Elaboré par la fédération France Victimes, cet outil de lutte contre les violences faites aux femmes est le fruit d'une réflexion et d'une consultation citoyenne menée auprès de 400 000 participants via la plateforme citoyenne make.org. En trois ans de travail consultatif, quelque 4 300 propositions ont été formulées par des citoyens, des associations, d'anciennes victimes et des entreprises. 17 idées ont émergé, dont les plus pertinentes ont été converties en dispositifs concrets.


"Mémo de vie" est l'une des quatre actions formulées pour accompagner les quelque 20 000 femmes victimes chaque année de violences conjugales. Elle a fait l'objet d'une démonstration en Facebook live ce 23 novembre, avant la présentation de trois autres pistes majeures dégagées pour lutter contre les violences faites aux femmes :


La sensibilisation dès le plus jeune âge s'est imposée comme une étape essentielle de la lutte contre les violences domestiques. Pour déconstruire les stéréotypes sexistes auprès des enfants et lutter contre le sexisme ordinaire, de petits dessins-animées appelés Chouette pas chouette, dédiés au 4-6 ans, expliquent le respect de la différence. Ils seront diffusés à la télévision, de France Télé à Gulli, en passant par M6. Des livrets pédagogiques seront également distribués aux enseignants.

Troisième piste : "Comprendre pour mieux agir", soit renforcer la sensibilisation des policiers pour mieux prendre en charge les victimes. Il s'agit d'une formation complémentaire de celle qui existe déjà, mais elle se tiendra à distance, sous forme de programme numérique. 

Enfin, pour aider les femmes victimes de violences conjugales, le dispositif "Abri d'urgence" vise à ce que chaque année, 10 000 femmes puissent trouver un abri d'urgence grâce à des nuitées d'hôtel. De fait, selon le dernier rapport de la Fondation des femmes, la lutte contre les violences conjugales souffre d'un "manque criant de financements", qui rend difficile la création de nouvelles places d'hébergement pour les victimes et l'"éviction" des hommes violents. Dans ce rapport intitulé Où est l'argent pour protéger les femmes victimes de violences ?la Fondation des femmes souligne qu'il manque au minimum 32 millions d'euros au budget 2021 de l'Etat pour héberger et accompagner les victimes, en particulier dans des structures spécialisées. Cette somme permettrait de créer 2000 places d'hébergement supplémentaires, en plus des 1000 annoncées en 2021. 

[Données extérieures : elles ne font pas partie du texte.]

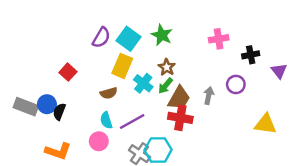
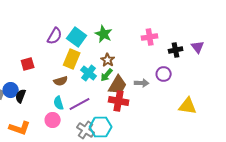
purple triangle: (279, 71) -> (198, 47), moved
red square: (68, 72) -> (28, 64), turned 32
gray arrow: (209, 96) -> (142, 83), turned 80

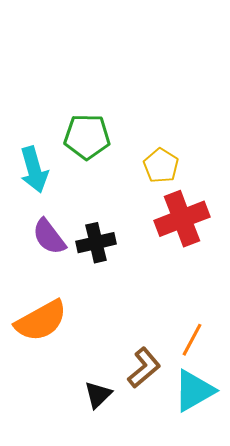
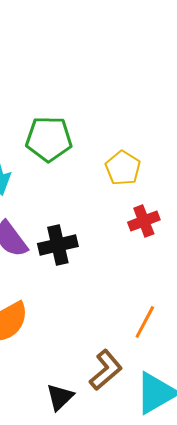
red cross: (182, 219) -> (144, 221), size x0.6
orange line: (192, 340) -> (145, 322), moved

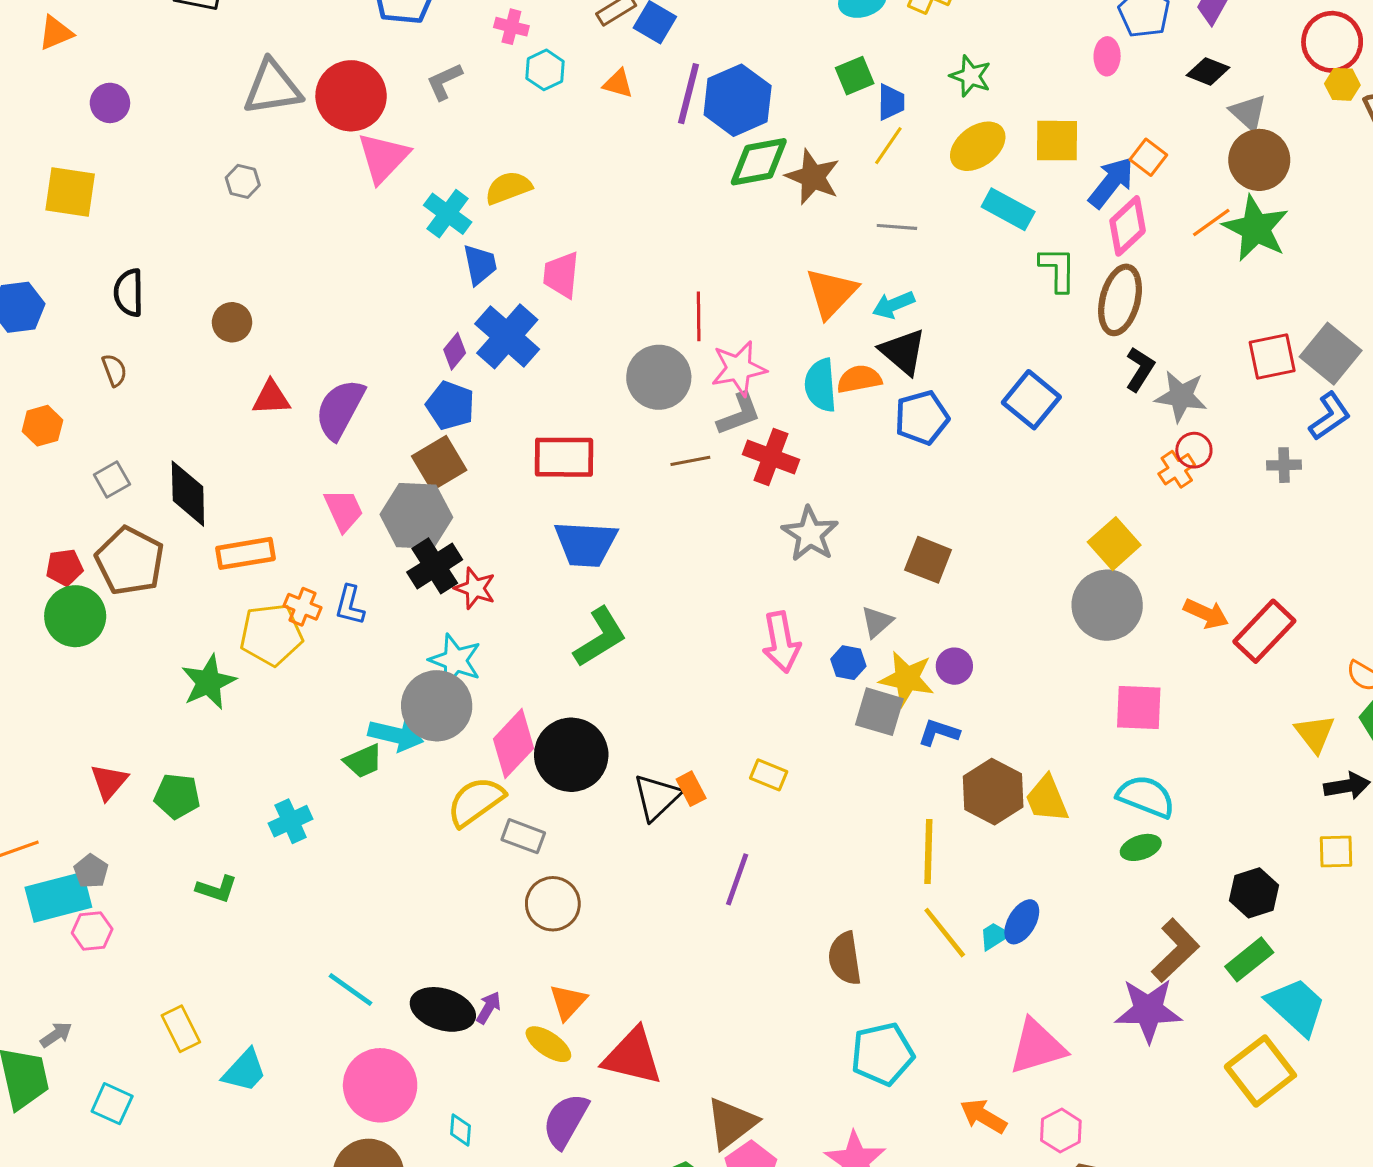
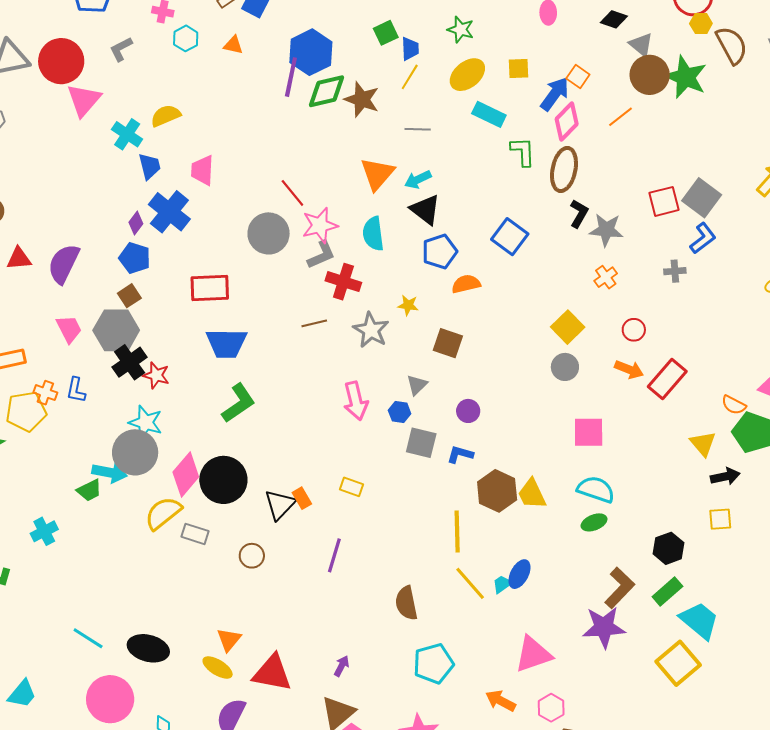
purple line: (689, 94) -> (291, 77), moved
yellow square: (1057, 141) -> (518, 69), size x0.7
green star: (1256, 228) -> (686, 77), moved
red line: (699, 316) -> (292, 193), turned -36
orange semicircle: (859, 379) -> (466, 284), moved
red circle: (1194, 450) -> (634, 330), moved
brown line: (690, 461) -> (314, 323), moved
brown square: (439, 463) -> (129, 296), size x0.7
gray circle: (1107, 605) -> (565, 367), size x0.6
yellow star: (907, 679) -> (408, 305), moved, size x0.6
brown circle: (553, 904) -> (252, 556), moved, size x0.7
purple arrow: (489, 1008) -> (342, 666), moved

De son côté, l'observatoire régional des violences faites aux femmes du centre Hubertine Auclert pour l'égalité entre les femmes et les hommes arrive à des conclusions similaires dans son dernier rapport, publié cette semaine. Il s'appuie en plusieurs points sur la pertinence du modèle espagnol en matière de lutte contre les violences faites aux femmes. Le centre Hubertine Auclert préconise des pistes concrètes inspirées de ce pays souvent montré en exemple en matière de lutte contre les violences conjugales et les féminicides, depuis qu'il s'est saisi de la question en 2004.